Economia chinesa tem maior diminuição desde 1976

Fotografia: Kevin Frayer/Getty Images
Fotografia: Kevin Frayer/Getty Images

Afetada pela crise do novo coronavírus, a economia da China retraiu 6,8% no primeiro trimestre de 2020, segundo dados oficiais. É a primeira queda do Produto Interno Bruto (PIB) chinês desde o começo do registo, há quase trinta anos.

A diminuição compara a economia chinesa entre o primeiro trimestre de 2019 e o de 2020. Trata-se de um queda ligeiramente maior que os 6,5% previsto por economistas ouvidos pela Reuters.

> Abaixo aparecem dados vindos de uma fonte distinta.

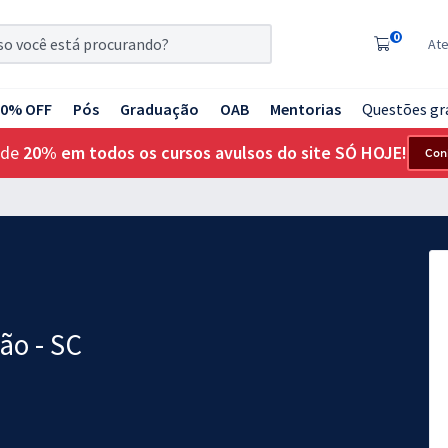
0
At
20% OFF
Pós
Graduação
OAB
Mentorias
Questões gr
 de
20% em todos os cursos avulsos do site SÓ HOJE!
Con
ão - SC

A queda reverte o aumento do último trimestre de 2019, de cerca de 6%.

A diminuição do PIB está ligada, refere a Reuters, ao fechamento da indústria e de centros comerciais, o que deixou milhões de chineses sem trabalho.

Apesar das previsões de crescimento para o segundo trimestre deste ano, Beijing deve sofrer para reavivar o crescimento económico, uma vez que a pandemia diminuiu a demanda por insumos chineses em todo o mundo.

Citado pela agência Reuters, o economista-chefe do Industrial Bank, Lu Zhengwei, declarou que o “PIB do primeiro trimestre está largamente dentro das expetativas, refletindo a paralisação económica de quando toda a sociedade estava em isolamento”.

Em comparação com o último trimestre de 2019, o PIB chinês caiu 9,8% em 2020. O crescimento do PIB chinês já sofria uma ligeira desaceleração antes da crise ocasionada pelo novo coronavírus.

Uma crise que deve superar a Grande Depressão

Na passada terça-feira, o Fundo Monetário Internacional (FMI) anunciou previsões para o futuro das economias mundiais, e, em Portugal, as quedas pode ser recordes. Segundo o FMI, a taxa de desemprego deve duplicar por conta da crise.

Novo relatório da economia mundial. Fonte: FMI

A contração da economia, no caso Português, deve chegar aos 8%, um cenário ainda pior que a crise económica de 2010, segundo o Público. Significa que o PIB estaria a recuar aos níveis de 2017, a preços correntes.

Segundo o ministro das Finanças, Mário Centeno, o PIB português deve retrair cerca de 20% no segundo trimestre de 2020. Apenas em medidas de prevenção ao novo coronavírus, o Estado português deve gastar mais de 20 mil milhões, aponta Centeno.

Citada pelo Observador, a economista-chefe do FMI, Gina Gopinath, relembra que esta será a primeira vez que economias avançadas e emergentes estarão em crise. A intervenção no blog do FMI foi intitulada “O Grande Confinamento: A pior recessão económica desde a Grande Depressão”. Apesar das previsões negativas para 2020, o FMI prevê uma recuperação económica gradual em 2021, com a retomada da atividade económica.